Figure 4.

TGFβ2 impairs the growth and viability of SGOs by inducing ferroptosis. a–c) TGFβ2 treatment, initiated on day 4 and analyzed at day 7, resulted in a dose‐dependent decrease in the total count and size of SGOs (a), reduced the EdU incorporation ratio (b), and increased the number of PI⁺ SGOs (c). d) SB (10 µm) counteracts the negative impact of TGFβ2 (5 ng mL⁻¹) on the OFE of SGOs. e,f) Co‐treatment with E2 or SB mitigated the TGFβ2 impact on SGOs, reducing cell death (e) and increasing the total organoid count and size in TGFβ2‐treated SGOs (f). g,h) Expression patterns of TfR1 in Cont‐ and TGFβ2‐treated SGOs were determined by immunostaining (g) and flow cytometry (h). i,j) Baseline ferroptosis in SGOs was estimated by TFR1 detection via flow cytometry (i) and lipid peroxidation assay (j). Induction of ferroptosis in TGFβ2‐treated organoids was impeded by SB and Fer‐1 (1 nM). k) Recovery of TGFβ2‐mediated reduction in SGO count with Fer‐1 co‐treatment. l) Viability of TGFβ2‐treated SGOs exposed to either Z‐VAD (10 µm) or Fer‐1 assessed by PI staining. Quantification analysis highlights the dominance of ferroptosis over apoptosis in TGFβ2‐induced SGO damage. m) Reduced‐ and oxidized GSH levels in SGOs were evaluated after 24 h of TGFβ2 treatment. tBHP was used to induce oxidative stress, while antioxidant NAC was co‐treated with TGFβ2 to recover GSH depletion.
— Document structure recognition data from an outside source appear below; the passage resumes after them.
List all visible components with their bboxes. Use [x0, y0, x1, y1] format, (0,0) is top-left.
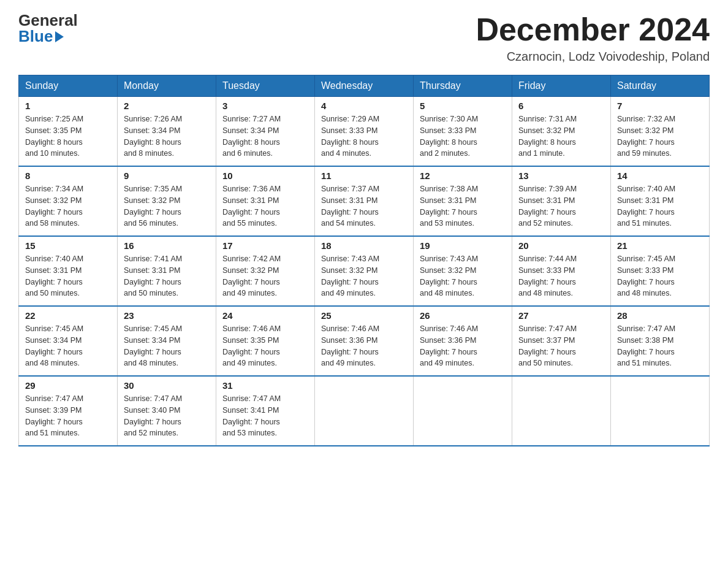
day-number: 18 [321, 240, 407, 251]
logo: General Blue [18, 12, 78, 44]
day-number: 31 [222, 380, 308, 391]
day-number: 12 [420, 170, 506, 181]
day-number: 20 [518, 240, 604, 251]
day-number: 29 [25, 380, 111, 391]
day-info: Sunrise: 7:42 AMSunset: 3:32 PMDaylight:… [222, 253, 308, 299]
calendar-cell: 11Sunrise: 7:37 AMSunset: 3:31 PMDayligh… [315, 166, 414, 236]
day-info: Sunrise: 7:34 AMSunset: 3:32 PMDaylight:… [25, 183, 111, 229]
calendar-week-row: 29Sunrise: 7:47 AMSunset: 3:39 PMDayligh… [19, 376, 710, 446]
calendar-table: SundayMondayTuesdayWednesdayThursdayFrid… [18, 75, 710, 446]
calendar-cell: 15Sunrise: 7:40 AMSunset: 3:31 PMDayligh… [19, 236, 118, 306]
day-number: 19 [420, 240, 506, 251]
calendar-cell: 1Sunrise: 7:25 AMSunset: 3:35 PMDaylight… [19, 97, 118, 167]
day-number: 15 [25, 240, 111, 251]
day-of-week-header: Saturday [611, 75, 710, 97]
calendar-cell [315, 376, 414, 446]
calendar-cell: 17Sunrise: 7:42 AMSunset: 3:32 PMDayligh… [216, 236, 315, 306]
day-of-week-header: Monday [118, 75, 216, 97]
day-info: Sunrise: 7:43 AMSunset: 3:32 PMDaylight:… [321, 253, 407, 299]
day-number: 9 [124, 170, 210, 181]
logo-triangle-icon [55, 31, 64, 42]
calendar-cell: 26Sunrise: 7:46 AMSunset: 3:36 PMDayligh… [414, 306, 512, 376]
day-number: 22 [25, 310, 111, 321]
day-info: Sunrise: 7:45 AMSunset: 3:34 PMDaylight:… [124, 323, 210, 369]
calendar-cell [512, 376, 611, 446]
day-info: Sunrise: 7:29 AMSunset: 3:33 PMDaylight:… [321, 113, 407, 159]
calendar-cell: 31Sunrise: 7:47 AMSunset: 3:41 PMDayligh… [216, 376, 315, 446]
calendar-cell: 4Sunrise: 7:29 AMSunset: 3:33 PMDaylight… [315, 97, 414, 167]
day-number: 26 [420, 310, 506, 321]
day-number: 6 [518, 101, 604, 111]
day-info: Sunrise: 7:26 AMSunset: 3:34 PMDaylight:… [124, 113, 210, 159]
day-info: Sunrise: 7:27 AMSunset: 3:34 PMDaylight:… [222, 113, 308, 159]
day-info: Sunrise: 7:47 AMSunset: 3:38 PMDaylight:… [617, 323, 703, 369]
calendar-cell: 9Sunrise: 7:35 AMSunset: 3:32 PMDaylight… [118, 166, 216, 236]
logo-general-text: General [18, 12, 78, 28]
calendar-cell: 8Sunrise: 7:34 AMSunset: 3:32 PMDaylight… [19, 166, 118, 236]
day-info: Sunrise: 7:46 AMSunset: 3:35 PMDaylight:… [222, 323, 308, 369]
calendar-cell: 18Sunrise: 7:43 AMSunset: 3:32 PMDayligh… [315, 236, 414, 306]
day-number: 11 [321, 170, 407, 181]
day-of-week-header: Tuesday [216, 75, 315, 97]
day-number: 16 [124, 240, 210, 251]
day-number: 2 [124, 101, 210, 111]
day-info: Sunrise: 7:32 AMSunset: 3:32 PMDaylight:… [617, 113, 703, 159]
day-info: Sunrise: 7:35 AMSunset: 3:32 PMDaylight:… [124, 183, 210, 229]
day-info: Sunrise: 7:40 AMSunset: 3:31 PMDaylight:… [617, 183, 703, 229]
day-info: Sunrise: 7:44 AMSunset: 3:33 PMDaylight:… [518, 253, 604, 299]
calendar-cell [414, 376, 512, 446]
calendar-cell [611, 376, 710, 446]
day-info: Sunrise: 7:47 AMSunset: 3:40 PMDaylight:… [124, 393, 210, 439]
calendar-cell: 12Sunrise: 7:38 AMSunset: 3:31 PMDayligh… [414, 166, 512, 236]
day-number: 5 [420, 101, 506, 111]
calendar-cell: 3Sunrise: 7:27 AMSunset: 3:34 PMDaylight… [216, 97, 315, 167]
day-info: Sunrise: 7:47 AMSunset: 3:41 PMDaylight:… [222, 393, 308, 439]
day-of-week-header: Thursday [414, 75, 512, 97]
calendar-cell: 13Sunrise: 7:39 AMSunset: 3:31 PMDayligh… [512, 166, 611, 236]
day-number: 10 [222, 170, 308, 181]
day-number: 25 [321, 310, 407, 321]
day-info: Sunrise: 7:30 AMSunset: 3:33 PMDaylight:… [420, 113, 506, 159]
day-number: 1 [25, 101, 111, 111]
calendar-cell: 20Sunrise: 7:44 AMSunset: 3:33 PMDayligh… [512, 236, 611, 306]
day-info: Sunrise: 7:40 AMSunset: 3:31 PMDaylight:… [25, 253, 111, 299]
calendar-cell: 28Sunrise: 7:47 AMSunset: 3:38 PMDayligh… [611, 306, 710, 376]
day-info: Sunrise: 7:36 AMSunset: 3:31 PMDaylight:… [222, 183, 308, 229]
title-block: December 2024 Czarnocin, Lodz Voivodeshi… [476, 12, 710, 64]
calendar-cell: 14Sunrise: 7:40 AMSunset: 3:31 PMDayligh… [611, 166, 710, 236]
calendar-cell: 23Sunrise: 7:45 AMSunset: 3:34 PMDayligh… [118, 306, 216, 376]
day-info: Sunrise: 7:41 AMSunset: 3:31 PMDaylight:… [124, 253, 210, 299]
day-of-week-header: Sunday [19, 75, 118, 97]
day-info: Sunrise: 7:31 AMSunset: 3:32 PMDaylight:… [518, 113, 604, 159]
calendar-week-row: 8Sunrise: 7:34 AMSunset: 3:32 PMDaylight… [19, 166, 710, 236]
calendar-cell: 16Sunrise: 7:41 AMSunset: 3:31 PMDayligh… [118, 236, 216, 306]
logo-blue-text: Blue [18, 28, 64, 44]
day-number: 23 [124, 310, 210, 321]
day-info: Sunrise: 7:46 AMSunset: 3:36 PMDaylight:… [420, 323, 506, 369]
day-of-week-header: Wednesday [315, 75, 414, 97]
month-title: December 2024 [476, 12, 710, 47]
day-number: 17 [222, 240, 308, 251]
day-info: Sunrise: 7:38 AMSunset: 3:31 PMDaylight:… [420, 183, 506, 229]
calendar-week-row: 1Sunrise: 7:25 AMSunset: 3:35 PMDaylight… [19, 97, 710, 167]
day-info: Sunrise: 7:47 AMSunset: 3:39 PMDaylight:… [25, 393, 111, 439]
calendar-cell: 5Sunrise: 7:30 AMSunset: 3:33 PMDaylight… [414, 97, 512, 167]
calendar-cell: 7Sunrise: 7:32 AMSunset: 3:32 PMDaylight… [611, 97, 710, 167]
day-number: 30 [124, 380, 210, 391]
page-header: General Blue December 2024 Czarnocin, Lo… [18, 12, 710, 64]
calendar-cell: 27Sunrise: 7:47 AMSunset: 3:37 PMDayligh… [512, 306, 611, 376]
calendar-cell: 29Sunrise: 7:47 AMSunset: 3:39 PMDayligh… [19, 376, 118, 446]
calendar-cell: 19Sunrise: 7:43 AMSunset: 3:32 PMDayligh… [414, 236, 512, 306]
day-number: 8 [25, 170, 111, 181]
calendar-cell: 24Sunrise: 7:46 AMSunset: 3:35 PMDayligh… [216, 306, 315, 376]
calendar-cell: 25Sunrise: 7:46 AMSunset: 3:36 PMDayligh… [315, 306, 414, 376]
calendar-header-row: SundayMondayTuesdayWednesdayThursdayFrid… [19, 75, 710, 97]
day-number: 28 [617, 310, 703, 321]
day-info: Sunrise: 7:47 AMSunset: 3:37 PMDaylight:… [518, 323, 604, 369]
calendar-cell: 2Sunrise: 7:26 AMSunset: 3:34 PMDaylight… [118, 97, 216, 167]
day-number: 7 [617, 101, 703, 111]
calendar-cell: 10Sunrise: 7:36 AMSunset: 3:31 PMDayligh… [216, 166, 315, 236]
day-info: Sunrise: 7:39 AMSunset: 3:31 PMDaylight:… [518, 183, 604, 229]
calendar-week-row: 15Sunrise: 7:40 AMSunset: 3:31 PMDayligh… [19, 236, 710, 306]
calendar-cell: 30Sunrise: 7:47 AMSunset: 3:40 PMDayligh… [118, 376, 216, 446]
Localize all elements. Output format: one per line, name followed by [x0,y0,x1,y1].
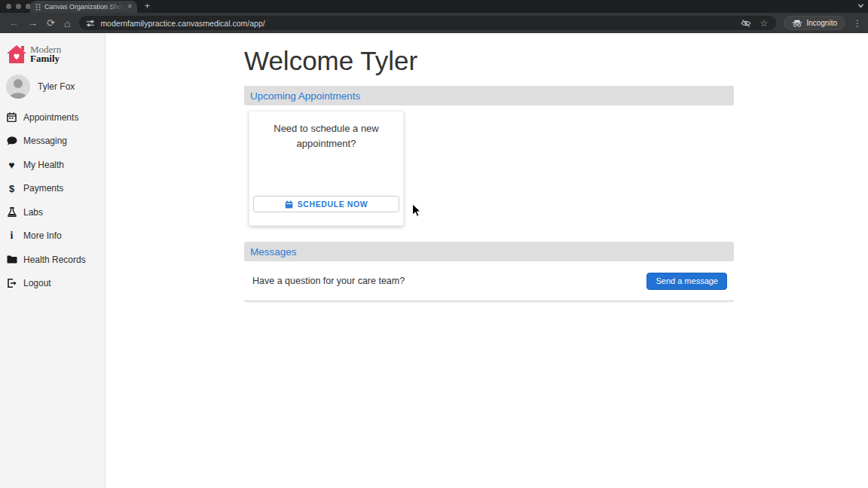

At least three lines of SGOs were used for all experiments. For (g) and (i), Hoechst staining was conducted to visualize each organoid for analysis. Scale bars = 500 µm (e, l), 40 µm (g) and 1 mm (j). Data are shown as the mean ± SEM and compared by one‐way ANOVA with Dunnett`s multiple comparisons test. *P < 0.05, **P < 0.01, ***P < 0.001.